Extracted page text data:
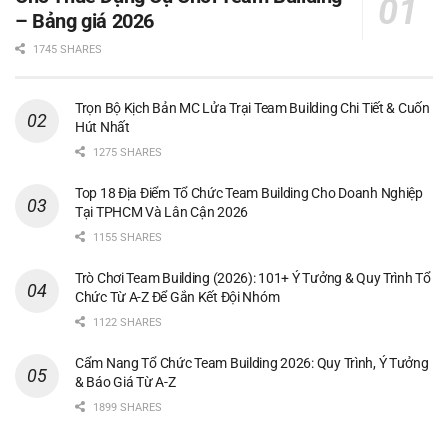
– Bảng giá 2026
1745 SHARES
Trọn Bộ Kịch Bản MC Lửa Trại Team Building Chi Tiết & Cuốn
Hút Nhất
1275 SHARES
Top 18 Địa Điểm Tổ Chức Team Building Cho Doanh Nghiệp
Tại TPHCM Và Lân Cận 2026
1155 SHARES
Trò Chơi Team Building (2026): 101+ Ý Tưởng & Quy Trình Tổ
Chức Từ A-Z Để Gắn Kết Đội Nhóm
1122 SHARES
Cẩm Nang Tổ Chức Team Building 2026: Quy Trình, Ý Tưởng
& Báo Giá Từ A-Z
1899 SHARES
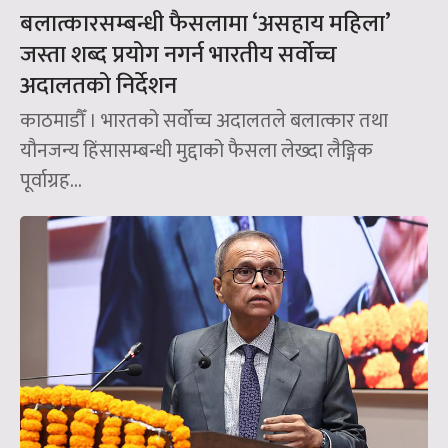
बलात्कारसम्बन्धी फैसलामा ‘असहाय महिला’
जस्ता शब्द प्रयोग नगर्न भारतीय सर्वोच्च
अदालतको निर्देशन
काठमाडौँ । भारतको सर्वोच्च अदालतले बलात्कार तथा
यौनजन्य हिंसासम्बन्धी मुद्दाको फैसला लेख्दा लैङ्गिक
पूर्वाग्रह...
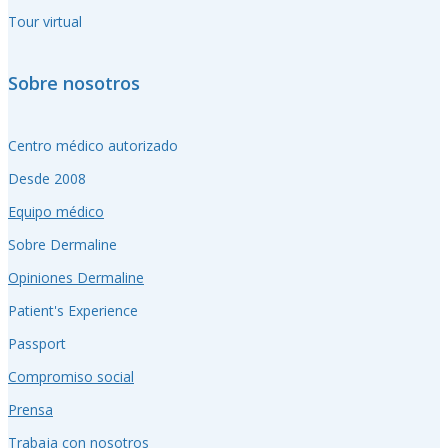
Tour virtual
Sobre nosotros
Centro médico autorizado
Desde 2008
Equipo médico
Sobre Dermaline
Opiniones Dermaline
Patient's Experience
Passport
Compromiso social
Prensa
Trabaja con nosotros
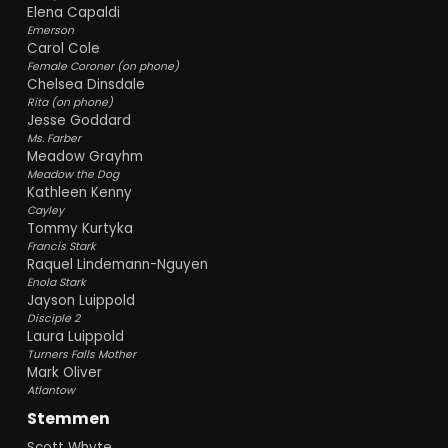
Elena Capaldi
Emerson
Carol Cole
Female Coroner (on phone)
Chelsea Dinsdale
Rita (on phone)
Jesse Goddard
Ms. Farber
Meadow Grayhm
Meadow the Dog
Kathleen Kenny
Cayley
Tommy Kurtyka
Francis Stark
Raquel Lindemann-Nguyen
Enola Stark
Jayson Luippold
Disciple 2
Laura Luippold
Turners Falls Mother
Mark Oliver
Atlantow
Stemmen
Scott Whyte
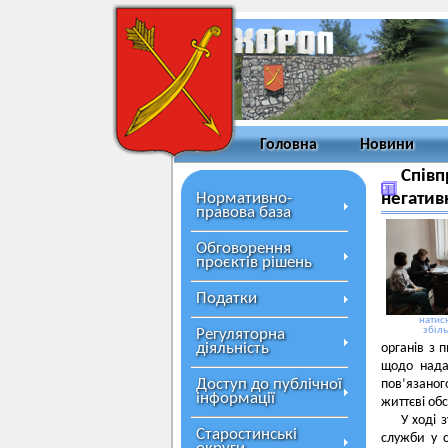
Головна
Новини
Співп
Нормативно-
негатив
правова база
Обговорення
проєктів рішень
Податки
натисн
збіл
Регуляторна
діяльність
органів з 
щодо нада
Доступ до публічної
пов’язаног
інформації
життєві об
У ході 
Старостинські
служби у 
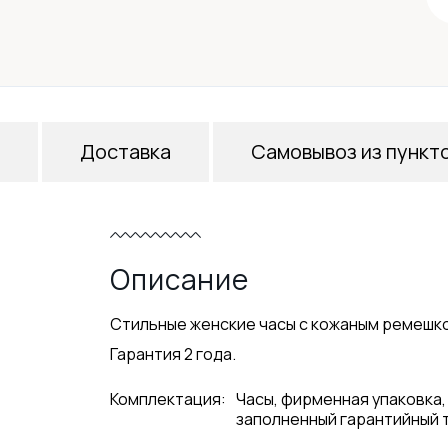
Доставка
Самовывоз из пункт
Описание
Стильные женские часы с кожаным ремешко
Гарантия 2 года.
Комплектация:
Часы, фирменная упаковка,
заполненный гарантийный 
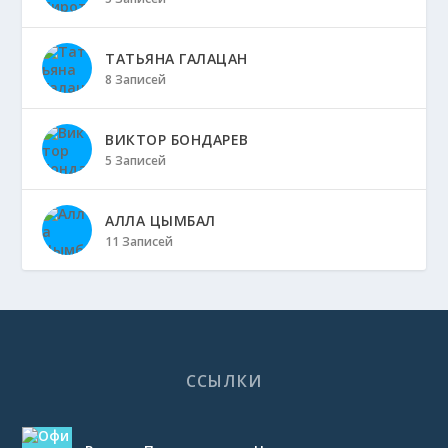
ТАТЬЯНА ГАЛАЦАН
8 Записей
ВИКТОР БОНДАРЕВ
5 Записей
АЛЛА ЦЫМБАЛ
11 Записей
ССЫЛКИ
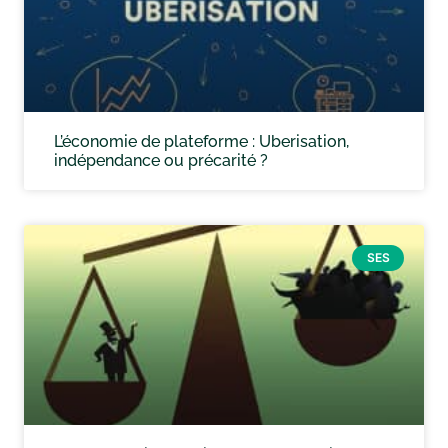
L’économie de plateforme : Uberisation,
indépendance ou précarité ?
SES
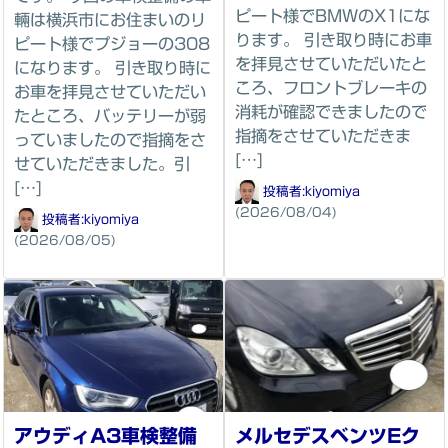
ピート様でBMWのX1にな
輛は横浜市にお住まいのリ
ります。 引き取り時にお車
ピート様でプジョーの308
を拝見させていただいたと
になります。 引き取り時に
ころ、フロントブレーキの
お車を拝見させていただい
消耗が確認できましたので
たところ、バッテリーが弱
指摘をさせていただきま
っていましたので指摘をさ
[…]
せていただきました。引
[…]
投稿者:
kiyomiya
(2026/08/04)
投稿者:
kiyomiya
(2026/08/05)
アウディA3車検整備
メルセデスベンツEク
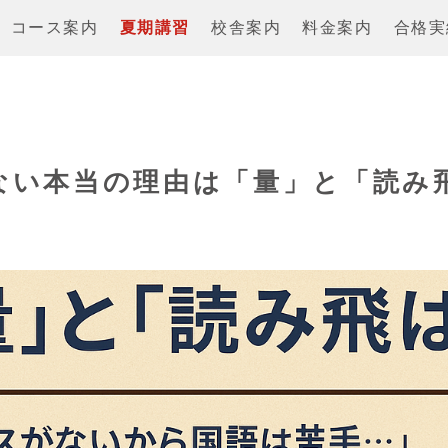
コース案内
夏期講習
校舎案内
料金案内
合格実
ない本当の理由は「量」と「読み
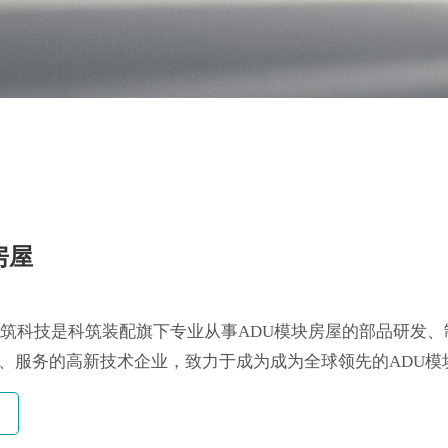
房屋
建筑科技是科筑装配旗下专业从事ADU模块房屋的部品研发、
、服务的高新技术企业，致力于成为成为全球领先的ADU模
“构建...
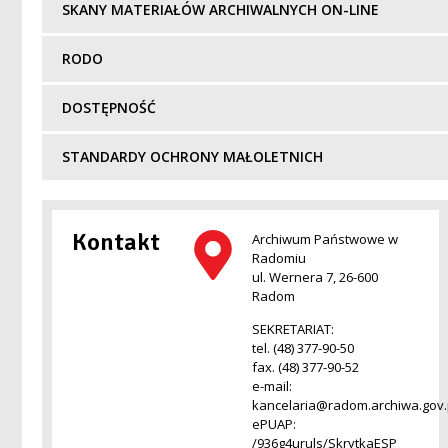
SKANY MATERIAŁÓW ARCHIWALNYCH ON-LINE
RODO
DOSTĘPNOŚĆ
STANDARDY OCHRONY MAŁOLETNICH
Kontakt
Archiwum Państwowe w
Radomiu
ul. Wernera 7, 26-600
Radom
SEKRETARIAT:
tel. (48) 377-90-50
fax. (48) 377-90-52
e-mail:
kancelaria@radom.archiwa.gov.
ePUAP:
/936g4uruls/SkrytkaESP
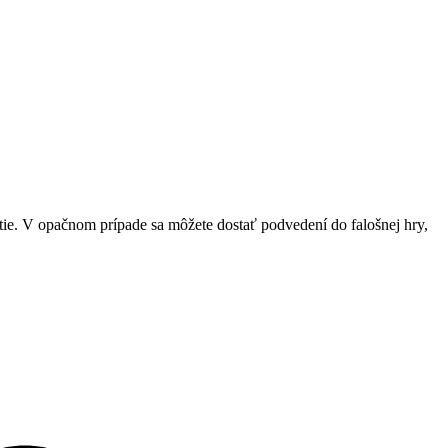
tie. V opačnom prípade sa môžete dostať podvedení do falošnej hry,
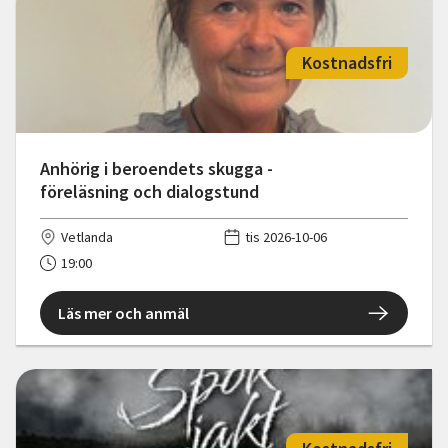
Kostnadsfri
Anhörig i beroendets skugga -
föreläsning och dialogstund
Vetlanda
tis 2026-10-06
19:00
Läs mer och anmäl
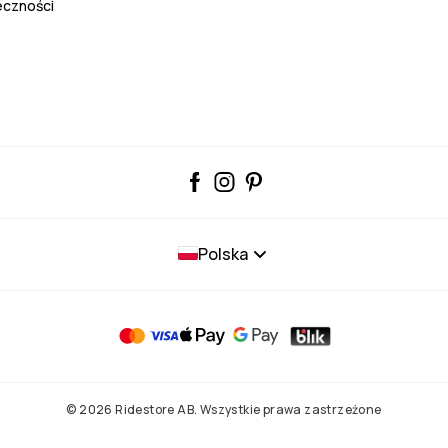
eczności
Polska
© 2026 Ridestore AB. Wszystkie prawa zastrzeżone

--

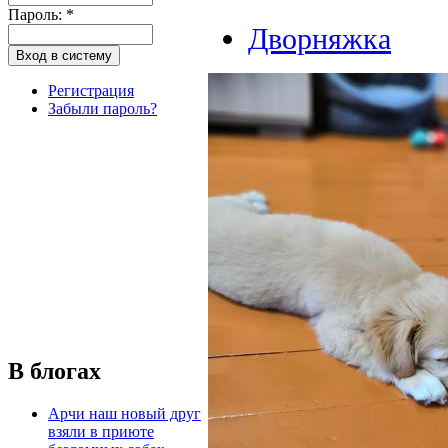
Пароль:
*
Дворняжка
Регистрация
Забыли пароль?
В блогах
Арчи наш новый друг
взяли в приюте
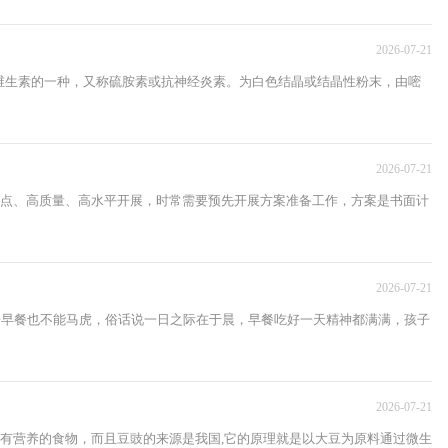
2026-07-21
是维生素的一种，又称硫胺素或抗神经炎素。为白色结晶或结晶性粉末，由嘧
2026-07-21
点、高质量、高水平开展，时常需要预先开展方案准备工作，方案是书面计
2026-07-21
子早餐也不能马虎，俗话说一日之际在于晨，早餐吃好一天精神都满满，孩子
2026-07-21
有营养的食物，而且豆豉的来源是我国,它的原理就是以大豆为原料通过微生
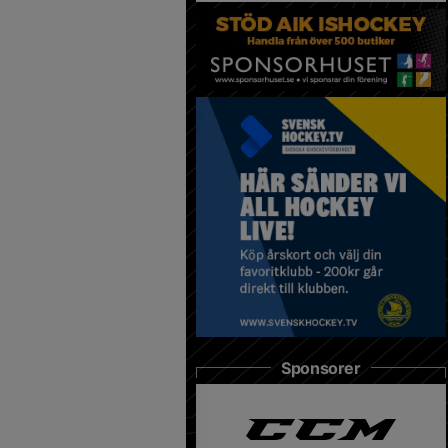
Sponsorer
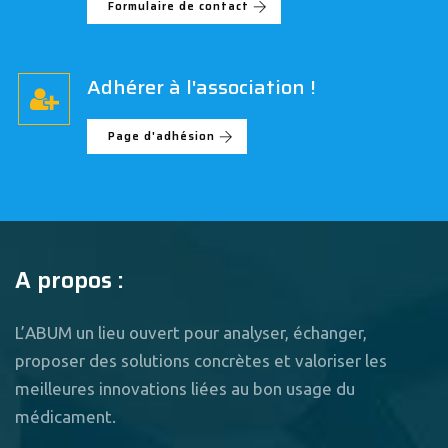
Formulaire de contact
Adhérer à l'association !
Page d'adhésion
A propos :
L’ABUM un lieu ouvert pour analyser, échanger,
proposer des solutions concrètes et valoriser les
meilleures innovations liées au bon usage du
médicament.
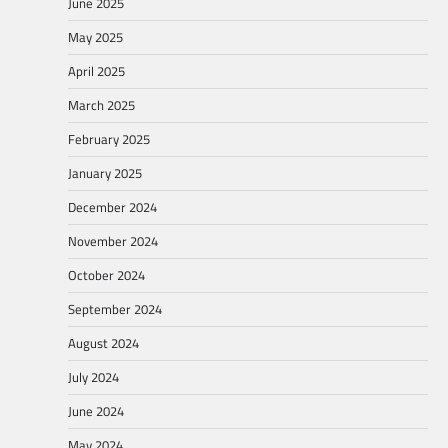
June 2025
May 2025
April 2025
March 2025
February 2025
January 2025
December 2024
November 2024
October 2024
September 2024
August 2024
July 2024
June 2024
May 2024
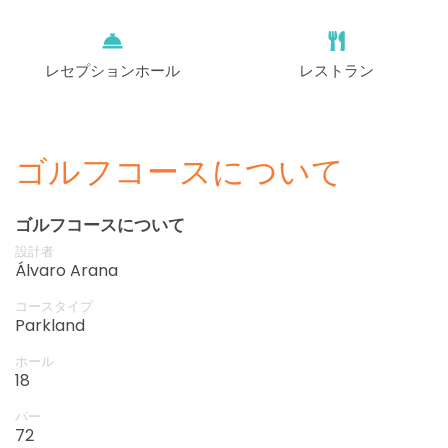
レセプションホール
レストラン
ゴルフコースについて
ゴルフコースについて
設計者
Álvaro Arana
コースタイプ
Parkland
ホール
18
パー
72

■ To do: For each line in the entries that contains the string "Trình", make a copy.

■ Exercise result:
Trò Chơi Team Building (2026): 101+ Ý Tưởng & Quy Trình Tổ
Cẩm Nang Tổ Chức Team Building 2026: Quy Trình, Ý Tưởng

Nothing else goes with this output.